[Stored data entries]
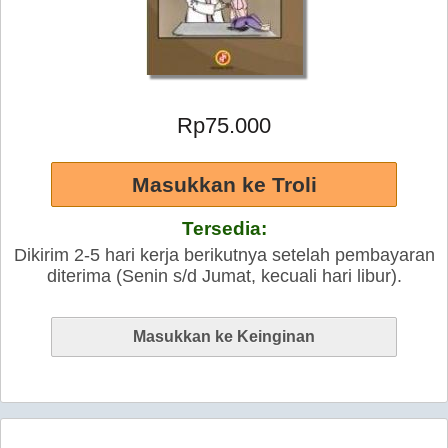
Rp75.000
Tersedia:
Dikirim 2-5 hari kerja berikutnya setelah pembayaran
diterima (Senin s/d Jumat, kecuali hari libur).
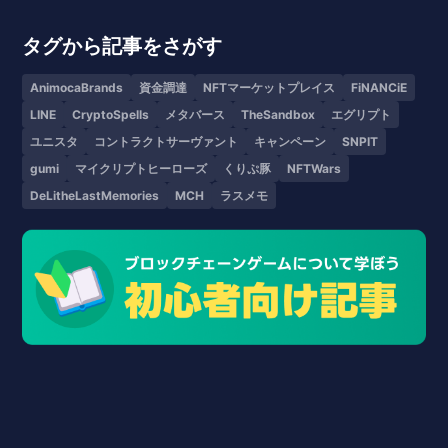
タグから記事をさがす
AnimocaBrands
資金調達
NFTマーケットプレイス
FiNANCiE
LINE
CryptoSpells
メタバース
TheSandbox
エグリプト
ユニスタ
コントラクトサーヴァント
キャンペーン
SNPIT
gumi
マイクリプトヒーローズ
くりぷ豚
NFTWars
DeLitheLastMemories
MCH
ラスメモ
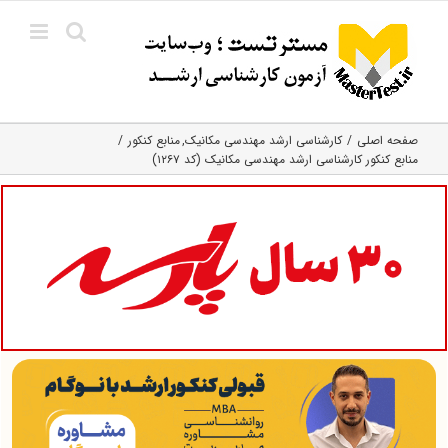
Ski
t
conten
صفحه اصلی
کارشناسی ارشد مهندسی مکانیک
منابع کنکور
منابع کنکور کارشناسی ارشد مهندسی مکانیک (کد ۱۲۶۷)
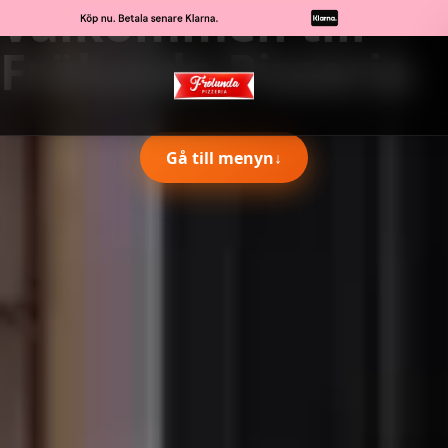
Välkommen till
Frölunda Pizzeria
Gå till menyn
↓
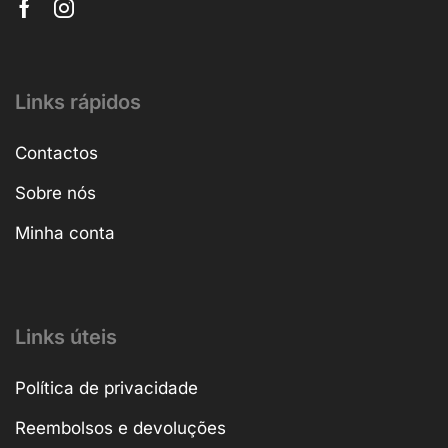
Links rápidos
Contactos
Sobre nós
Minha conta
Links úteis
Política de privacidade
Reembolsos e devoluções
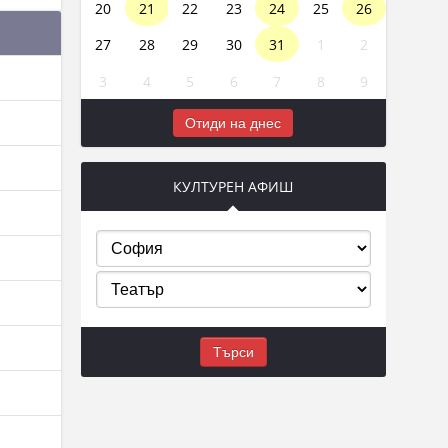
20
21
22
23
24
25
26
27
28
29
30
31
1
2
3
4
5
6
7
8
9
Отиди на днес
КУЛТУРЕН АФИШ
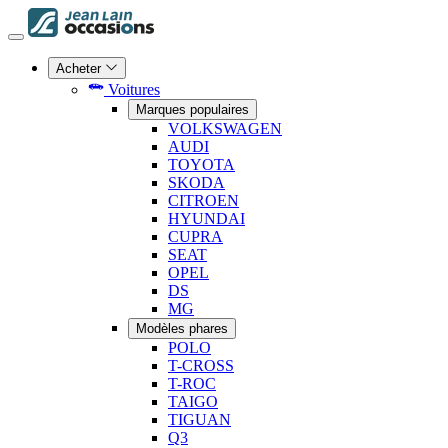
Acheter
Voitures
Marques populaires
VOLKSWAGEN
AUDI
TOYOTA
SKODA
CITROEN
HYUNDAI
CUPRA
SEAT
OPEL
DS
MG
Modèles phares
POLO
T-CROSS
T-ROC
TAIGO
TIGUAN
Q3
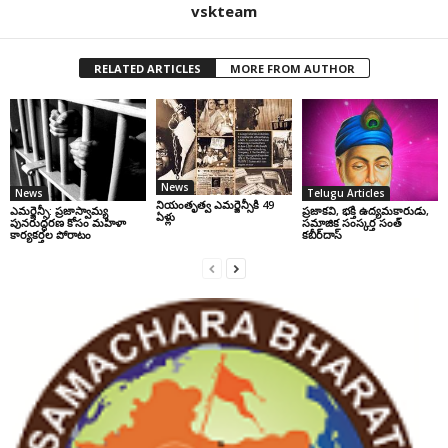
vskteam
RELATED ARTICLES
MORE FROM AUTHOR
News
News
Telugu Articles
నియంతృత్వ ఎమర్జెన్సీకి 49
ఎమర్జెన్సీ: ప్రజాస్వామ్య
ప్రజాకవి, భక్తి ఉద్యమకారుడు,
ఏళ్లు
పునరుద్ధరణ కోసం మహిళా
సమాజిక సంస్కర్త సంత్‌
కార్యకర్తల పోరాటం
కబీర్‌దాస్‌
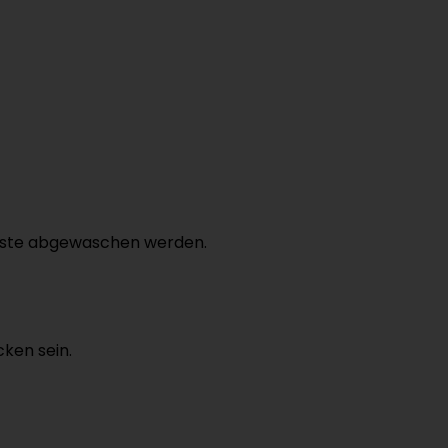
lreste abgewaschen werden.
cken sein.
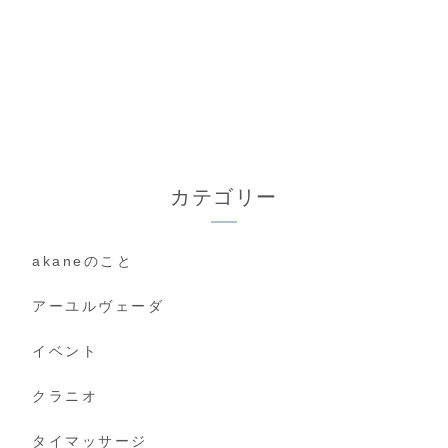
カテゴリー
akaneのこと
アーユルヴェーダ
イベント
クラニオ
タイマッサージ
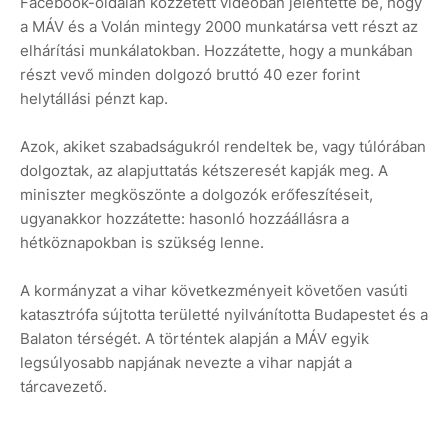
Facebook-oldalán közzétett videóban jelentette be, hogy
a MÁV és a Volán mintegy 2000 munkatársa vett részt az
elhárítási munkálatokban. Hozzátette, hogy a munkában
részt vevő minden dolgozó bruttó 40 ezer forint
helytállási pénzt kap.
Azok, akiket szabadságukról rendeltek be, vagy túlórában
dolgoztak, az alapjuttatás kétszeresét kapják meg. A
miniszter megköszönte a dolgozók erőfeszítéseit,
ugyanakkor hozzátette: hasonló hozzáállásra a
hétköznapokban is szükség lenne.
A kormányzat a vihar következményeit követően vasúti
katasztrófa sújtotta területté nyilvánította Budapestet és a
Balaton térségét. A történtek alapján a MÁV egyik
legsúlyosabb napjának nevezte a vihar napját a
tárcavezető.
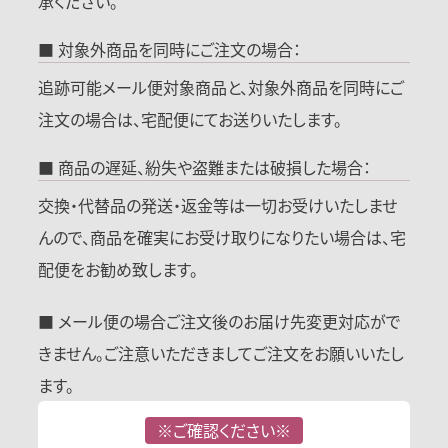
承ください。
■ 対象外商品を同時にご注文の場合：
追跡可能メール便対象商品と、対象外商品を同時にご
注文の場合は、宅配便にてお送りいたします。
■ 商品の遅延、紛失や盗難または破損した場合：
交換・代替品の発送・返金等は一切お受けいたしませ
んので、商品を確実にお受け取りになりたい場合は、宅
配便をお勧め致します。
■ メール便の場合ご注文後のお届け先変更対応がで
きません。ご注意いただきましてご注文をお願いいたし
ます。
※ご確認ください※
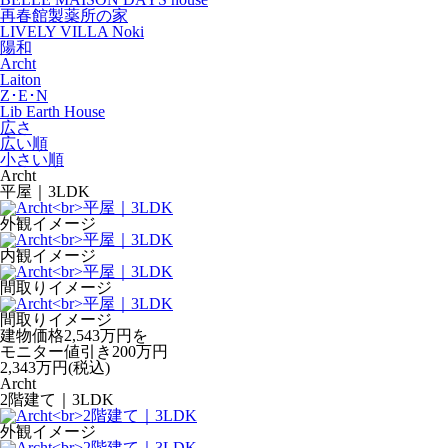
再春館製薬所の家
LIVELY VILLA Noki
陽和
Archt
Laiton
Z･E･N
Lib Earth House
広さ
広い順
小さい順
Archt
平屋｜3LDK
外観イメージ
内観イメージ
間取りイメージ
間取りイメージ
建物価格2,543万円を
モニター値引き200万円
2,343
万円(税込)
Archt
2階建て｜3LDK
外観イメージ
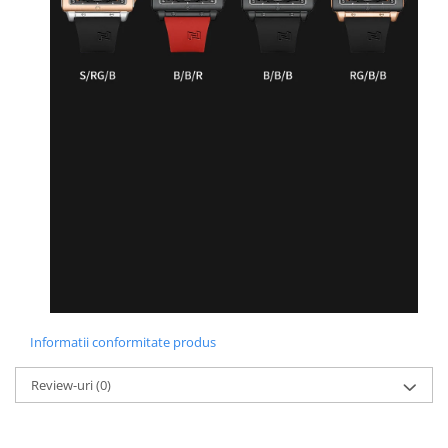
Informatii conformitate produs
Review-uri
(0)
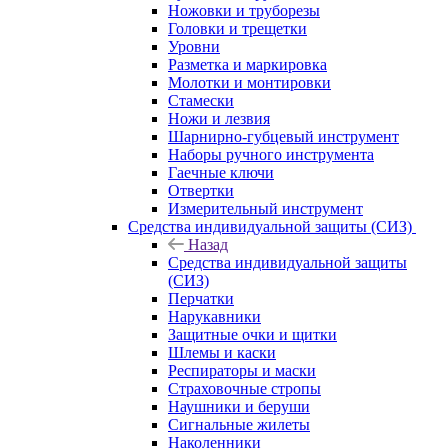
Ножовки и труборезы
Головки и трещетки
Уровни
Разметка и маркировка
Молотки и монтировки
Стамески
Ножи и лезвия
Шарнирно-губцевый инструмент
Наборы ручного инструмента
Гаечные ключи
Отвертки
Измерительный инструмент
Средства индивидуальной защиты (СИЗ)
Назад
Средства индивидуальной защиты
(СИЗ)
Перчатки
Нарукавники
Защитные очки и щитки
Шлемы и каски
Респираторы и маски
Страховочные стропы
Наушники и беруши
Сигнальные жилеты
Наколенники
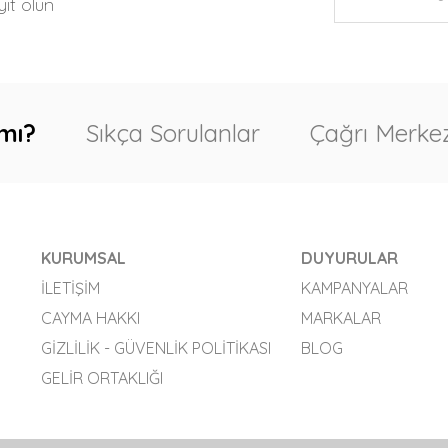
ıt olun
mı?
Sıkça Sorulanlar
Çağrı Merkez
KURUMSAL
DUYURULAR
İLETIŞIM
KAMPANYALAR
CAYMA HAKKI
MARKALAR
GIZLILIK - GÜVENLIK POLITIKASI
BLOG
GELIR ORTAKLIĞI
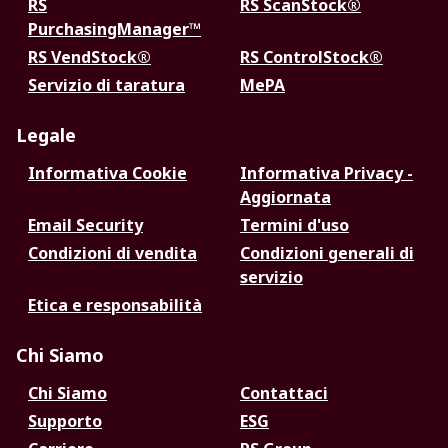
RS
RS ScanStock®
PurchasingManager™
RS VendStock®
RS ControlStock®
Servizio di taratura
MePA
Legale
Informativa Cookie
Informativa Privacy -
Aggiornata
Email Security
Termini d'uso
Condizioni di vendita
Condizioni generali di
servizio
Etica e responsabilità
Chi Siamo
Chi Siamo
Contattaci
Supporto
ESG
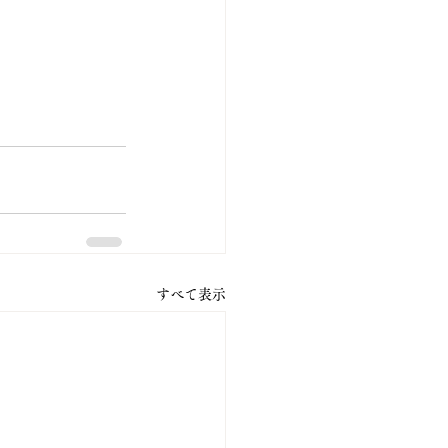
すべて表示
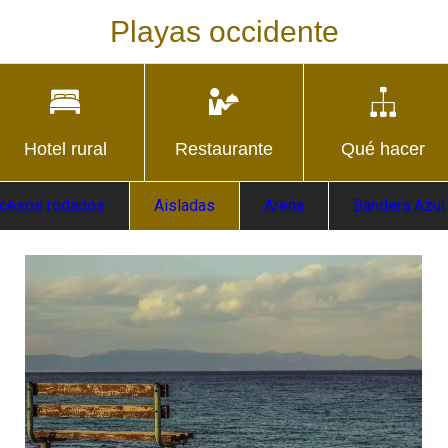
Playas occidente
Hotel rural
Restaurante
Qué hacer
cesos rodados
Aisladas
Arena
Bandera Azul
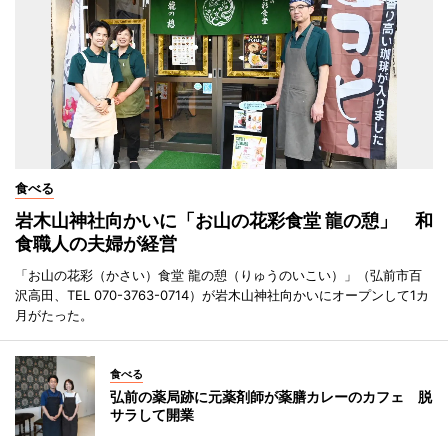
食べる
岩木山神社向かいに「お山の花彩食堂 龍の憩」 和
食職人の夫婦が経営
「お山の花彩（かさい）食堂 龍の憩（りゅうのいこい）」（弘前市百
沢高田、TEL 070-3763-0714）が岩木山神社向かいにオープンして1カ
月がたった。
食べる
弘前の薬局跡に元薬剤師が薬膳カレーのカフェ 脱
サラして開業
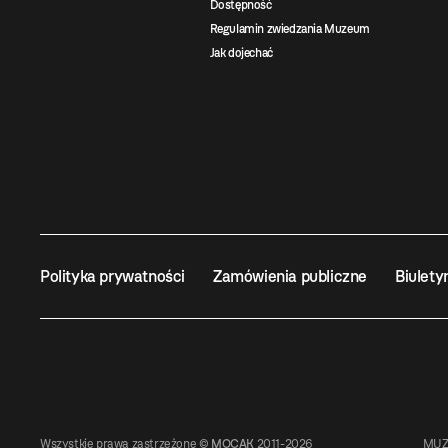
Dostępność
Regulamin zwiedzania Muzeum
Jak dojechać
Polityka prywatności
Zamówienia publiczne
Biulety
Wszystkie prawa zastrzeżone ©
MOCAK
2011-2026
MUZ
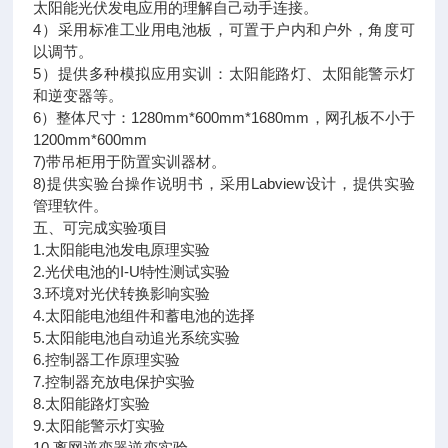
太阳能光伏发电应用的理解自己动手连接。
4）采用标准工业用电池板，可置于户内和户外，角度可
以调节。
5）提供多种模拟应用实训：太阳能路灯、太阳能警示灯
和逆变器等。
6）整体尺寸：1280mm*600mm*1680mm，网孔板不小于
1200mm*600mm
7)带吊柜用于防置实训器材。
8)提供实验台操作说明书，采用Labview设计，提供实验
管理软件。
五、可完成实验项目
1.太阳能电池发电原理实验
2.光伏电池的I-U特性测试实验
3.环境对光伏转换影响实验
4.太阳能电池组件和蓄电池的选择
5.太阳能电池自动追光系统实验
6.控制器工作原理实验
7.控制器充放电保护实验
8.太阳能路灯实验
9.太阳能警示灯实验
10.离网逆变器逆变实验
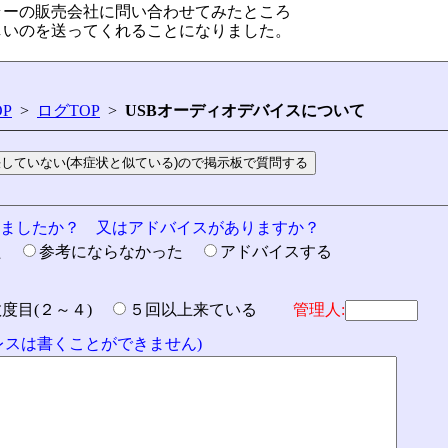
ラーの販売会社に問い合わせてみたところ
しいのを送ってくれることになりました。
P
>
ログTOP
>
USBオーディオデバイスについて
りましたか？ 又はアドバイスがありますか？
た
参考にならなかった
アドバイスする
数度目(２～４)
５回以上来ている
管理人:
ドレスは書くことができません)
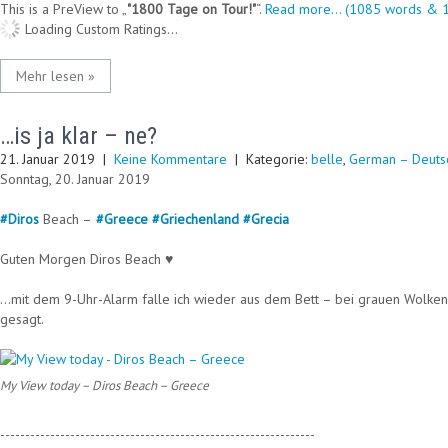
This is a PreView to
"1800 Tage on Tour!"
.
Read more... (1085 words & 1
Loading Custom Ratings...
Mehr lesen »
…is ja klar – ne?
21. Januar 2019
|
Keine Kommentare
| Kategorie:
belle
,
German – Deuts
Sonntag, 20. Januar 2019
#
Diros
Beach –
#
Greece
#
Griechenland
#
Grecia
Guten Morgen Diros Beach ♥
…mit dem 9-Uhr-Alarm falle ich wieder aus dem Bett – bei grauen Wolken.
gesagt.
My View today – Diros Beach – Greece
---------------------------------------------------------------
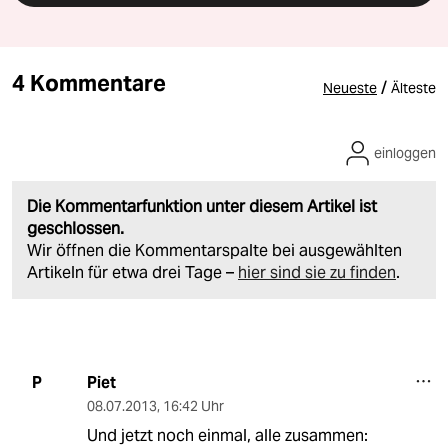
4 Kommentare
/
Neueste
Älteste
einloggen
Die Kommentarfunktion unter diesem Artikel ist
geschlossen.
Wir öffnen die Kommentarspalte bei ausgewählten
Artikeln für etwa drei Tage –
hier sind sie zu finden
.
Piet
P
08.07.2013
,
16:42 Uhr
Und jetzt noch einmal, alle zusammen:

** Task item **
Identify all lines in the records above with the word "vihar".

** Task output **
A kormányzat a vihar következményeit követően vasúti
legsúlyosabb napjának nevezte a vihar napját a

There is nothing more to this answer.